I know what some might be thinking. The Supreme Court as currently constituted would never do that. Conservatives have a 5-4 majority. But is there anyone who actually knows how the Court will rule on anything. If Obamacare taught us anything, it's that nobody knows how the Court will rule.
Predicting court decisions is like predicting which direction a tornado will choose. Nobody knows. All we know is that previous ones have ruined a lot of people's lives.
And to be clear, when we say that we don't know how the Court will decide, what we're actually saying is that we don't know how the so-called conservative judges will rule. Let's face it, do you think there's a chance that you might be surprised by Ruth Vader Ginsburg or Sonia Sotomayor's ruling on gay marriage? It's not likely. But Roberts? Who knows? Alito? Could surprise us. Kennedy? I'm not sure he knows.
But the scary thing is that this issue could easily be taken out of the people's hands and settled by judicial decree. In fact, that seems pretty likely, given the court's history of overreaching.
Those in favor of gay marriage don't particularly like the fact that democracy hasn't really worked in their favor on this issue but somehow we're all led to believe that resistance is futile. We're told to just relax and accept their inevitable victory. Gay marriage advocates are like the New York Jets They keep losing but that doesn't stop them from predicting Super Bowl victory.
And you know why gay marriage advocates are confident? It's because they have the media. They have academia which teaches our children. And let's face it, they've got the judges.

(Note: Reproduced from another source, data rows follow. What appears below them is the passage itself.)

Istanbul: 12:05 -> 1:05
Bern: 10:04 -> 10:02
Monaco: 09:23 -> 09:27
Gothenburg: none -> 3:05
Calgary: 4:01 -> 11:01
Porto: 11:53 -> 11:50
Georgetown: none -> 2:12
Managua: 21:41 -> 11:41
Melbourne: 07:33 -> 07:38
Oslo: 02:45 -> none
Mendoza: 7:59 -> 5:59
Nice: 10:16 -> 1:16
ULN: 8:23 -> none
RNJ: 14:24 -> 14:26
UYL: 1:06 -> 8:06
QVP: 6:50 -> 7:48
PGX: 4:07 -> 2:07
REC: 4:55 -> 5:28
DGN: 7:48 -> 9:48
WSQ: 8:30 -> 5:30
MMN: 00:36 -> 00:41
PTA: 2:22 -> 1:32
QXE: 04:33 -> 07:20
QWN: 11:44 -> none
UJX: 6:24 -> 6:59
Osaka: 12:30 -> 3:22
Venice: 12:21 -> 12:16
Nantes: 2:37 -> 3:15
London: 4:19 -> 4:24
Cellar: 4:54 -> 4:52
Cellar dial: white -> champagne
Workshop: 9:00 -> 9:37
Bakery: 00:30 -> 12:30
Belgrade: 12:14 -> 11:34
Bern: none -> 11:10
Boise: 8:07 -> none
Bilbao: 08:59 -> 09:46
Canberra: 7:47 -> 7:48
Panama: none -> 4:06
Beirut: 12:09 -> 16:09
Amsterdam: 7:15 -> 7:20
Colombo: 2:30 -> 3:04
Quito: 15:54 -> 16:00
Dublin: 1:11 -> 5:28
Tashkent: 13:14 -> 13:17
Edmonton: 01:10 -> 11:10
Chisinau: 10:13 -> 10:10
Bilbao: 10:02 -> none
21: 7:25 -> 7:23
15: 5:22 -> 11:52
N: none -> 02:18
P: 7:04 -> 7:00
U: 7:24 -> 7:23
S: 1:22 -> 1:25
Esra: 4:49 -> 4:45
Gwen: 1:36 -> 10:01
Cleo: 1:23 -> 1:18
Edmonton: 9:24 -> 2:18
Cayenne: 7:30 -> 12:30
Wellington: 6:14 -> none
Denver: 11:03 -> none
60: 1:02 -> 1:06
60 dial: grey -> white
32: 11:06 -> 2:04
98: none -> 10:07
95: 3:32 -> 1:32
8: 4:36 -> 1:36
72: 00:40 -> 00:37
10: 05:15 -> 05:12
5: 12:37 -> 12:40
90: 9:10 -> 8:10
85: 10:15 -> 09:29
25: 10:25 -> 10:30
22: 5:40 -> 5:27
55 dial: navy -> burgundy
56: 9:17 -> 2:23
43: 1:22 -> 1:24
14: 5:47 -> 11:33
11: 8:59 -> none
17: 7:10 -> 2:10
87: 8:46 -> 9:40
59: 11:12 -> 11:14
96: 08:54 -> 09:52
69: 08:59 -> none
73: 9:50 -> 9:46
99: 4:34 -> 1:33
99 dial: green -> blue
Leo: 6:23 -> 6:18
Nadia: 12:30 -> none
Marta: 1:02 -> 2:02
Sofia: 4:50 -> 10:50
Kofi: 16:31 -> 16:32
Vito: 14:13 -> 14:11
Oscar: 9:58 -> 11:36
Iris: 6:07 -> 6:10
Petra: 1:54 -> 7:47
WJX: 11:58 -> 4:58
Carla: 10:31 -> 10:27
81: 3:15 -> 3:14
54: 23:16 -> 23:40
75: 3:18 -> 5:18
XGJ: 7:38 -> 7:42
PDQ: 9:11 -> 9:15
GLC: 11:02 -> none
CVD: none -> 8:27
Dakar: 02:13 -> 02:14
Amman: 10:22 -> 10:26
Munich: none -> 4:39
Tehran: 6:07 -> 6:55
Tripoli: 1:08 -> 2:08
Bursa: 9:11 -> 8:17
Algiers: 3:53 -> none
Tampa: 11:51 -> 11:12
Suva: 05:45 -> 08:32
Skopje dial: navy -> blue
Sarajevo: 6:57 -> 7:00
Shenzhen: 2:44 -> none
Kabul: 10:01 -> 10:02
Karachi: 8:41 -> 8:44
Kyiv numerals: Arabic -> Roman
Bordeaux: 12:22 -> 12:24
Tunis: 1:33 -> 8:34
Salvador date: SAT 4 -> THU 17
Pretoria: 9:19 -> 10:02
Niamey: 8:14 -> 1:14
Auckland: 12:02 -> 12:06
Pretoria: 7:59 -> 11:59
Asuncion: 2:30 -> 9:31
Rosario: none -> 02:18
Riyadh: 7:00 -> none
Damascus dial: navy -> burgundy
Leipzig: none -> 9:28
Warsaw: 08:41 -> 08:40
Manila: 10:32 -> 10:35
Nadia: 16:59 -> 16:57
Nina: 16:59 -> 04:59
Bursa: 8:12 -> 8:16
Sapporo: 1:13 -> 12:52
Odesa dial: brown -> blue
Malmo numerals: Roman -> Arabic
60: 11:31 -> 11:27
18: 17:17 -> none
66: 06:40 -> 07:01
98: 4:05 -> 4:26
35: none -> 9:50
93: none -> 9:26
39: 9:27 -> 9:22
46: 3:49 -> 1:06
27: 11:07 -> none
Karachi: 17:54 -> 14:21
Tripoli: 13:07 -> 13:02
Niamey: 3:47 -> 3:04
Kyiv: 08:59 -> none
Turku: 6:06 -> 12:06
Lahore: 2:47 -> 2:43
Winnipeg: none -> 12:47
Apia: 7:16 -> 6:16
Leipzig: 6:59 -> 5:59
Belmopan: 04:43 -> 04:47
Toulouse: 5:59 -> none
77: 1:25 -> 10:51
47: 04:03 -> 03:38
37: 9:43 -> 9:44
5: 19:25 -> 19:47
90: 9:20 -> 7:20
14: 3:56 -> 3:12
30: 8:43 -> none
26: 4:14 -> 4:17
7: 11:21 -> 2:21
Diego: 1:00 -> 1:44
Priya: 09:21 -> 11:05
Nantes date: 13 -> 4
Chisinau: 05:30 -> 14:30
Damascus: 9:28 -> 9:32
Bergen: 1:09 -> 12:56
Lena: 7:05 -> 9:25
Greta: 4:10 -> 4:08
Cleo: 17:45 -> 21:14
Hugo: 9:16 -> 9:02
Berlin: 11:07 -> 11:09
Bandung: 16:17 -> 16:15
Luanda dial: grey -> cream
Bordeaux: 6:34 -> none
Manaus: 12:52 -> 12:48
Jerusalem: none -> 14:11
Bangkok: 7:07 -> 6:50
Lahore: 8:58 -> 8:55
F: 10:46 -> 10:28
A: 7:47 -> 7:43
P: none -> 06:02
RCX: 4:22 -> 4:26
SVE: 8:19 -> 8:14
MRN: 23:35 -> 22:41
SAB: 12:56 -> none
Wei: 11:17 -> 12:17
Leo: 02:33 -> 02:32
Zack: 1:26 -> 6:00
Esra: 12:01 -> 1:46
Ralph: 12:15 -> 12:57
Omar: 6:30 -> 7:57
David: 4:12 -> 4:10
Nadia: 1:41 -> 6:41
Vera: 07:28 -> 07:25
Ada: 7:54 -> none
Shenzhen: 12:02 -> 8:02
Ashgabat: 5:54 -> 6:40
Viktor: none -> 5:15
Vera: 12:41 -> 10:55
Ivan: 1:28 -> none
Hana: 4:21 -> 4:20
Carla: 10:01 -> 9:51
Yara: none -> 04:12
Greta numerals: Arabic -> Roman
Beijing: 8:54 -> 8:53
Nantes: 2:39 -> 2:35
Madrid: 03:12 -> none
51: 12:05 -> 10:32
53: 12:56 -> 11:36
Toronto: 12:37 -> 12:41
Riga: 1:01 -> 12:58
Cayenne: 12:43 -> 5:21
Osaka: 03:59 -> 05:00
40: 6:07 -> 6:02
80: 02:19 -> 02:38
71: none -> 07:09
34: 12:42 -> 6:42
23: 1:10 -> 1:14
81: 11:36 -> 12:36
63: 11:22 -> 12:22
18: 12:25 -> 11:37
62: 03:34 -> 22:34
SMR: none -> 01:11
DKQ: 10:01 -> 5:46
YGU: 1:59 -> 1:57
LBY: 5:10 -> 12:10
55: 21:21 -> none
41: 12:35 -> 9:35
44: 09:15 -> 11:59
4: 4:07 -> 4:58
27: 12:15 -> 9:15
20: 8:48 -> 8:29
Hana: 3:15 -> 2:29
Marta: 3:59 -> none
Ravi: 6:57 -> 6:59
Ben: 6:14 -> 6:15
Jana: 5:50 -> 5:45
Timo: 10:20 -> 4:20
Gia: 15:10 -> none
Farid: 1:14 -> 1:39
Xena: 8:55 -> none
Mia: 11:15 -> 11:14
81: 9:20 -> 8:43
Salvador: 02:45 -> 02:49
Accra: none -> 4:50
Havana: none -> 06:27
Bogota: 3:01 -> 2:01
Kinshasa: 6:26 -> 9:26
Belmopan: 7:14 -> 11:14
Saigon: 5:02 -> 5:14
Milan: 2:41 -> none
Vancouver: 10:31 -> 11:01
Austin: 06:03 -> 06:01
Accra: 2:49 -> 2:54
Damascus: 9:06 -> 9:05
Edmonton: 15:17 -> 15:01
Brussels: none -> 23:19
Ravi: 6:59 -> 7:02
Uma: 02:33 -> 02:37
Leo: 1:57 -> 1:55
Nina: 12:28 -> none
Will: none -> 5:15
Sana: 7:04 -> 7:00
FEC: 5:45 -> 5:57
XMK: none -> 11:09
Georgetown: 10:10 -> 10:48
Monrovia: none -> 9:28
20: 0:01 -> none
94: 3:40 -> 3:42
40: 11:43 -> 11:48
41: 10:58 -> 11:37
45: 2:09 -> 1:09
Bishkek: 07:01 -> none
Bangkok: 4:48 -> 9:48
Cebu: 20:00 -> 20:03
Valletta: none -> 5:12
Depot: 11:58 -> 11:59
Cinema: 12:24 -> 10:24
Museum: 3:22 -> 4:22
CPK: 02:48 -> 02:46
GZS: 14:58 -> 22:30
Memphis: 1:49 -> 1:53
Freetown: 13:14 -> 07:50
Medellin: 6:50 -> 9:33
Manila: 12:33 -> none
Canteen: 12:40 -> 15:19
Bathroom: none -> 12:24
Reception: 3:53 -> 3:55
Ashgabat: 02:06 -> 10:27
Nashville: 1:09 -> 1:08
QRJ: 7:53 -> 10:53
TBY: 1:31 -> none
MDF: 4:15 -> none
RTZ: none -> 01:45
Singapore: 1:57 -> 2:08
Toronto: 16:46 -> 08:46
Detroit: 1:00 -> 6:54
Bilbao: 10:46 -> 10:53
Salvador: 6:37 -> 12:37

They know that even if democracy doesn't work out for them, just have the Supreme Court call it a right.
Folks who want to uphold traditional marriage can't be comfortable with a majority on the Court. We need a super majority just to give ourselves some elbow room for the one or two surprises we're bound to get who suddenly decide that they want editorial boards to love them.
Abortion was taken out of the hands of the people. Nine justices short circuited democracy and ruled that abortion was a "right." They could very well do the same on gay marriage.